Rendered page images

※

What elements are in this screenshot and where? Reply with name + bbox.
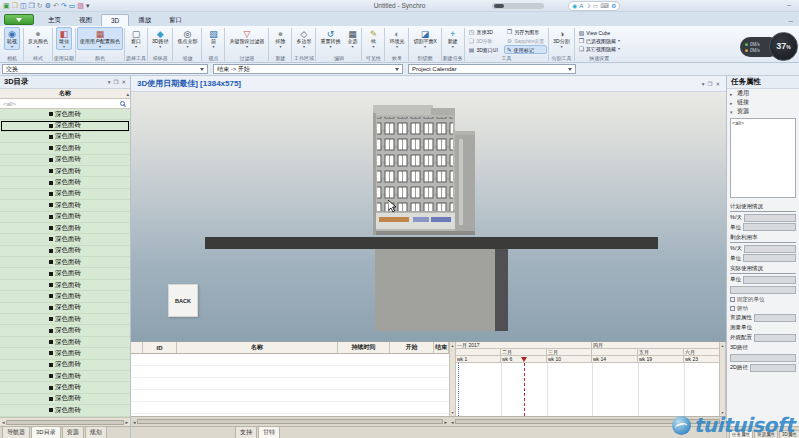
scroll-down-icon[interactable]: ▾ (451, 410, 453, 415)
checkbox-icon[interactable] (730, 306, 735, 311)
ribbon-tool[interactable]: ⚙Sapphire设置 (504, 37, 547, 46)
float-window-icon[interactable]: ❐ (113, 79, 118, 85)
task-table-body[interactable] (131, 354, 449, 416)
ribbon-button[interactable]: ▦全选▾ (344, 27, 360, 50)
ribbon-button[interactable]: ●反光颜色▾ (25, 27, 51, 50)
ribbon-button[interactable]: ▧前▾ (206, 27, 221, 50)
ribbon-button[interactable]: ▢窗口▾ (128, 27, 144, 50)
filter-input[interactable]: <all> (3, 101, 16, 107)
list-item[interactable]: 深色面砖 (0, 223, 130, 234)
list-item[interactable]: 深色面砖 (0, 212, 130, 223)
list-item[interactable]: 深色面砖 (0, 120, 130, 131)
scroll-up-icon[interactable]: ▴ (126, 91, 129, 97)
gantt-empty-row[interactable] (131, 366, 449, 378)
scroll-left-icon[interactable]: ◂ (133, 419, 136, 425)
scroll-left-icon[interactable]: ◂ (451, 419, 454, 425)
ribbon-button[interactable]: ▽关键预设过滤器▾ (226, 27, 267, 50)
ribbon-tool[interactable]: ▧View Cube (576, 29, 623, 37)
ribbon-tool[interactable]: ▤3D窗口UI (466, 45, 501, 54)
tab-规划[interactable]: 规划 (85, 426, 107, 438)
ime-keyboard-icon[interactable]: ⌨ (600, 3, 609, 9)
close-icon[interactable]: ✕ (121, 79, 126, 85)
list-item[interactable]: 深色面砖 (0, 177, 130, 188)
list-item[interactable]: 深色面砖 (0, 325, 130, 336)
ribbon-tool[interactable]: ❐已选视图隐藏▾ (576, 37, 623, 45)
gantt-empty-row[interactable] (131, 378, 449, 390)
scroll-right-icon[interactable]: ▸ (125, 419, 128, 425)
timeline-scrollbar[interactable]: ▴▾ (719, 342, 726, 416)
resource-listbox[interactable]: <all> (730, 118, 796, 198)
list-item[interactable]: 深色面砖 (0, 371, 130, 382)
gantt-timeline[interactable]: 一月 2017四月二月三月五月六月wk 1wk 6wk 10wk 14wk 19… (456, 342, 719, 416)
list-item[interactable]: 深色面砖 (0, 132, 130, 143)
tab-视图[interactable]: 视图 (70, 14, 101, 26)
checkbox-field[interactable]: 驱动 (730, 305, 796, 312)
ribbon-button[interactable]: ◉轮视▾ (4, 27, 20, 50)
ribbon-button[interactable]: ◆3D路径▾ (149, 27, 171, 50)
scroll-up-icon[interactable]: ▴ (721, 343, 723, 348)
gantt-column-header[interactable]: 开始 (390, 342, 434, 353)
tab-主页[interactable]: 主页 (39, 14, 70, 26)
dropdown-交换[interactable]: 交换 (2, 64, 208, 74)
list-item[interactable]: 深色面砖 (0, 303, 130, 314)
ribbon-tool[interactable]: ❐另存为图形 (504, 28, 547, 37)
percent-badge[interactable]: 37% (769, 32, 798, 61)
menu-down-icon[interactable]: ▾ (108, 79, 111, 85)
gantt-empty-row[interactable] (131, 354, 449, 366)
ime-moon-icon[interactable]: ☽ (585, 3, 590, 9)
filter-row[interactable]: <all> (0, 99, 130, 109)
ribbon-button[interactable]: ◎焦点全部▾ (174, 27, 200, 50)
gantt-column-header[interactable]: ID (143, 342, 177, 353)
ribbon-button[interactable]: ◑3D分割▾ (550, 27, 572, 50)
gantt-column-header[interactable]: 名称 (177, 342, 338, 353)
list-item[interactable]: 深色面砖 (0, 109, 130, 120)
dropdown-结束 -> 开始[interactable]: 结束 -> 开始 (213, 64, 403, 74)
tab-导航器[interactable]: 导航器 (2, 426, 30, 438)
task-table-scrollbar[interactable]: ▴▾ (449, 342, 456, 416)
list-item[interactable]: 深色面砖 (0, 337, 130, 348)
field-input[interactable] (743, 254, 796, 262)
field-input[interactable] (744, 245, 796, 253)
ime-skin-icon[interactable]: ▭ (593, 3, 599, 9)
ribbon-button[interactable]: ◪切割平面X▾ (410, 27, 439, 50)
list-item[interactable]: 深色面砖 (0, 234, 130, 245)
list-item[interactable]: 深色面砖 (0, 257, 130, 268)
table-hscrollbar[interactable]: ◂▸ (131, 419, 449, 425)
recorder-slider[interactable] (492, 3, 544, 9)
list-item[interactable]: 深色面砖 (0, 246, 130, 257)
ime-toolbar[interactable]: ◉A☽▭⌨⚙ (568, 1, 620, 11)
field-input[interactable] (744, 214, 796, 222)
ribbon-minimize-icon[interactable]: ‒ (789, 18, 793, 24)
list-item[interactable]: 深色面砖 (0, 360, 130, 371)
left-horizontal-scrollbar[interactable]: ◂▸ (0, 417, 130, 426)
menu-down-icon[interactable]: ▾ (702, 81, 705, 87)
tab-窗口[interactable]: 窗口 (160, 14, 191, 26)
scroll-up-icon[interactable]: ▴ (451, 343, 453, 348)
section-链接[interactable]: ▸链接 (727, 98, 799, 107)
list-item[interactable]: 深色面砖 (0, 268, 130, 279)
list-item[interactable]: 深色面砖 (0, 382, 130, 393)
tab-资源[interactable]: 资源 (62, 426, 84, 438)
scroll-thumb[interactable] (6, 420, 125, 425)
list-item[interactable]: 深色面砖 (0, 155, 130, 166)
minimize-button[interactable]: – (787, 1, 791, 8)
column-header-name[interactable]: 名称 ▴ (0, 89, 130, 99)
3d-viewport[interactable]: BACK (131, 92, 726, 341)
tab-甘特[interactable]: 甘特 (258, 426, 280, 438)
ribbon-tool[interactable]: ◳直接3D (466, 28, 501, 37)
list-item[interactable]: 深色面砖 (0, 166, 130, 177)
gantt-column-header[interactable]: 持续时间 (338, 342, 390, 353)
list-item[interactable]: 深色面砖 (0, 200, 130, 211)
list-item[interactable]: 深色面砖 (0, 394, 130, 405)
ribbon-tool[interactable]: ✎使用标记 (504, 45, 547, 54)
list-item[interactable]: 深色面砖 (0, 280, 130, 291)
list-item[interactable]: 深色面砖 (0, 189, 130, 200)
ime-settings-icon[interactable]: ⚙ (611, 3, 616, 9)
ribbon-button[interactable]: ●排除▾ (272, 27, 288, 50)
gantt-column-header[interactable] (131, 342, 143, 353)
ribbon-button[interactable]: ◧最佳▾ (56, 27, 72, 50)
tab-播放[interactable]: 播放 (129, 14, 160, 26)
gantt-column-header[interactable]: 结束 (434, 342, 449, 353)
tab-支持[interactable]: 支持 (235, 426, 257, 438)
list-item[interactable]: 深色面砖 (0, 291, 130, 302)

※

Copy the records exactly as they appear, excluding images.

What elements are in this screenshot and where? Reply with name + bbox.
scroll-down-icon[interactable]: ▾ (451, 410, 453, 415)
checkbox-icon[interactable] (730, 306, 735, 311)
ribbon-tool[interactable]: ⚙Sapphire设置 (504, 37, 547, 46)
float-window-icon[interactable]: ❐ (113, 79, 118, 85)
task-table-body[interactable] (131, 354, 449, 416)
ribbon-button[interactable]: ▦全选▾ (344, 27, 360, 50)
ribbon-button[interactable]: ●反光颜色▾ (25, 27, 51, 50)
ribbon-button[interactable]: ▧前▾ (206, 27, 221, 50)
ribbon-button[interactable]: ▢窗口▾ (128, 27, 144, 50)
filter-input[interactable]: <all> (3, 101, 16, 107)
list-item[interactable]: 深色面砖 (0, 223, 130, 234)
list-item[interactable]: 深色面砖 (0, 212, 130, 223)
list-item[interactable]: 深色面砖 (0, 120, 130, 131)
scroll-up-icon[interactable]: ▴ (126, 91, 129, 97)
gantt-empty-row[interactable] (131, 366, 449, 378)
scroll-left-icon[interactable]: ◂ (133, 419, 136, 425)
scroll-left-icon[interactable]: ◂ (451, 419, 454, 425)
ribbon-button[interactable]: ▽关键预设过滤器▾ (226, 27, 267, 50)
ribbon-tool[interactable]: ▧View Cube (576, 29, 623, 37)
ribbon-tool[interactable]: ▤3D窗口UI (466, 45, 501, 54)
tab-规划[interactable]: 规划 (85, 426, 107, 438)
ime-keyboard-icon[interactable]: ⌨ (600, 3, 609, 9)
close-icon[interactable]: ✕ (121, 79, 126, 85)
list-item[interactable]: 深色面砖 (0, 177, 130, 188)
list-item[interactable]: 深色面砖 (0, 325, 130, 336)
ribbon-tool[interactable]: ❐已选视图隐藏▾ (576, 37, 623, 45)
gantt-empty-row[interactable] (131, 378, 449, 390)
scroll-right-icon[interactable]: ▸ (125, 419, 128, 425)
timeline-scrollbar[interactable]: ▴▾ (719, 342, 726, 416)
resource-listbox[interactable]: <all> (730, 118, 796, 198)
list-item[interactable]: 深色面砖 (0, 371, 130, 382)
gantt-timeline[interactable]: 一月 2017四月二月三月五月六月wk 1wk 6wk 10wk 14wk 19… (456, 342, 719, 416)
list-item[interactable]: 深色面砖 (0, 132, 130, 143)
tab-视图[interactable]: 视图 (70, 14, 101, 26)
checkbox-field[interactable]: 驱动 (730, 305, 796, 312)
ribbon-button[interactable]: ◉轮视▾ (4, 27, 20, 50)
ribbon-button[interactable]: ◆3D路径▾ (149, 27, 171, 50)
scroll-up-icon[interactable]: ▴ (721, 343, 723, 348)
gantt-column-header[interactable]: 开始 (390, 342, 434, 353)
tab-主页[interactable]: 主页 (39, 14, 70, 26)
dropdown-交换[interactable]: 交换 (2, 64, 208, 74)
list-item[interactable]: 深色面砖 (0, 303, 130, 314)
ribbon-tool[interactable]: ❐另存为图形 (504, 28, 547, 37)
percent-badge[interactable]: 37% (769, 32, 798, 61)
menu-down-icon[interactable]: ▾ (108, 79, 111, 85)
gantt-empty-row[interactable] (131, 354, 449, 366)
ime-moon-icon[interactable]: ☽ (585, 3, 590, 9)
filter-row[interactable]: <all> (0, 99, 130, 109)
ribbon-button[interactable]: ◎焦点全部▾ (174, 27, 200, 50)
gantt-column-header[interactable]: ID (143, 342, 177, 353)
ribbon-button[interactable]: ◑3D分割▾ (550, 27, 572, 50)
gantt-column-header[interactable]: 名称 (177, 342, 338, 353)
list-item[interactable]: 深色面砖 (0, 109, 130, 120)
dropdown-结束 -> 开始[interactable]: 结束 -> 开始 (213, 64, 403, 74)
tab-导航器[interactable]: 导航器 (2, 426, 30, 438)
task-table-scrollbar[interactable]: ▴▾ (449, 342, 456, 416)
list-item[interactable]: 深色面砖 (0, 337, 130, 348)
field-input[interactable] (743, 254, 796, 262)
field-input[interactable] (744, 245, 796, 253)
ime-skin-icon[interactable]: ▭ (593, 3, 599, 9)
ribbon-button[interactable]: ◪切割平面X▾ (410, 27, 439, 50)
list-item[interactable]: 深色面砖 (0, 234, 130, 245)
list-item[interactable]: 深色面砖 (0, 257, 130, 268)
table-hscrollbar[interactable]: ◂▸ (131, 419, 449, 425)
recorder-slider[interactable] (492, 3, 544, 9)
list-item[interactable]: 深色面砖 (0, 246, 130, 257)
ime-toolbar[interactable]: ◉A☽▭⌨⚙ (568, 1, 620, 11)
field-input[interactable] (744, 214, 796, 222)
ribbon-minimize-icon[interactable]: ‒ (789, 18, 793, 24)
list-item[interactable]: 深色面砖 (0, 360, 130, 371)
left-horizontal-scrollbar[interactable]: ◂▸ (0, 417, 130, 426)
menu-down-icon[interactable]: ▾ (702, 81, 705, 87)
tab-窗口[interactable]: 窗口 (160, 14, 191, 26)
scroll-up-icon[interactable]: ▴ (451, 343, 453, 348)
section-链接[interactable]: ▸链接 (727, 98, 799, 107)
list-item[interactable]: 深色面砖 (0, 268, 130, 279)
list-item[interactable]: 深色面砖 (0, 382, 130, 393)
tab-资源[interactable]: 资源 (62, 426, 84, 438)
scroll-thumb[interactable] (6, 420, 125, 425)
list-item[interactable]: 深色面砖 (0, 155, 130, 166)
minimize-button[interactable]: – (787, 1, 791, 8)
column-header-name[interactable]: 名称 ▴ (0, 89, 130, 99)
3d-viewport[interactable]: BACK (131, 92, 726, 341)
tab-甘特[interactable]: 甘特 (258, 426, 280, 438)
ribbon-tool[interactable]: ◳直接3D (466, 28, 501, 37)
list-item[interactable]: 深色面砖 (0, 166, 130, 177)
gantt-column-header[interactable]: 持续时间 (338, 342, 390, 353)
list-item[interactable]: 深色面砖 (0, 200, 130, 211)
list-item[interactable]: 深色面砖 (0, 394, 130, 405)
ribbon-tool[interactable]: ✎使用标记 (504, 45, 547, 54)
list-item[interactable]: 深色面砖 (0, 280, 130, 291)
list-item[interactable]: 深色面砖 (0, 189, 130, 200)
ime-settings-icon[interactable]: ⚙ (611, 3, 616, 9)
ribbon-button[interactable]: ●排除▾ (272, 27, 288, 50)
gantt-column-header[interactable] (131, 342, 143, 353)
ribbon-button[interactable]: ◧最佳▾ (56, 27, 72, 50)
tab-播放[interactable]: 播放 (129, 14, 160, 26)
gantt-column-header[interactable]: 结束 (434, 342, 449, 353)
tab-支持[interactable]: 支持 (235, 426, 257, 438)
list-item[interactable]: 深色面砖 (0, 291, 130, 302)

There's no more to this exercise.